Jill Johnston with Dick Cavett, 1973

In 1973, Johnston collected a series of Village Voice essays for her radical lesbian feminism manifesto, Lesbian Nation: The Feminist Solution.. In it, she began championing a separatist brand of lesbian feminism, labeling women’s relationships with the men a collaboration with the enemy. “Many feminists are now stranded between their personal needs and their political persuasions,” she wrote. “The lesbian is the woman who unites the personal and political in the struggle to free ourselves from the oppressive institution [of marriage] …. By this definition lesbians are in the vanguard of the resistance.”

What she wrote was only somewhat more controversial than how she wrote.  Her Voice columns were famous for following the hippie-freeform esthetic of the era, which one critic described as “part Gertrude Stein, part E. E. Cummings, with a dash of Jack Kerouac thrown for good measure.” She spurned paragraphs, capitalization, and punctuations, and adopted a style that she described as “collage-like assemblages.” Her method was so controversial that in the late 1960s, Andy Warhol and other avant-garde artists held a panel discussion about her work titled “The Disintegration of a Critic.” She later described those days as her “east west flower child beat hip psychedelic paradise now love peace do your own thing approach to the revolution.”

But by the time she wrote those word in 1973, she was already moving to a more conventional tone. She began writing for the magazine Art in America and the New York Times Review of Books, and she published two personal memoirs, Mother Bound (1983) and Paper Daughter (1985). She described her 1996 book Jasper Johns: Privileged Information as “my first ‘mature’ work. Its publication was very controversial, ostensibly because I used so much biography in backing up my views and descriptions of the artist’s work, but possibly more because of the radical reputation that preceded me. …Retrospectively, I see Lesbian Nation as a period piece.” In The New Yorker, she described herself as “an R.L.F.W. — a recovering lesbian from the feminist wars.”

Johnston 2008By the 1990s, she had become something of traitor to her 1970s self.
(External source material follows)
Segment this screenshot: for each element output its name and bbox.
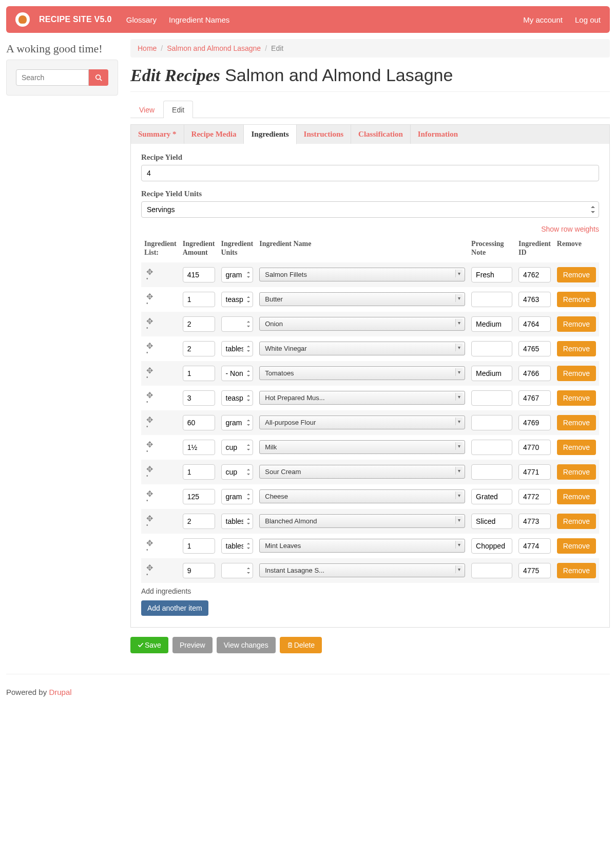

Having scorned marriage in Lesbian Nation, she married her spouse, Ingrid Nyeboe, in Denmark in 1993, and again in Connecticut in 2009. She also became an ardent Obama supporter in 2005 with her book At Sea on Land: Extreme Politics, which led to her passing over a chance to support Hillary Clinton in 2008. If she was now a reformed separatist lesbian, the emphasis should probably be placed on reformed, which is not at all synonymous with abandoned: “The centrality of the lesbian position to feminist revolution — wildly unrealistic or downright mad, as it still seems to most women everywhere — continues to ring true and right.”


May 17th, 2016

Thanks for the article, but i feel i have to point out a typo. The title gives her birth year as 1929, not 1959.

I’m glad you guys are back!

Jim Burroway

May 17th, 2016

That’s because she was born in 1929. The title is correct. She started a working at the Voice in 1959.


May 17th, 2016

Sorry, I misread the article. My apologies!

Joseph Singer

May 18th, 2016

Jim, I’m glad you are back! You were missed.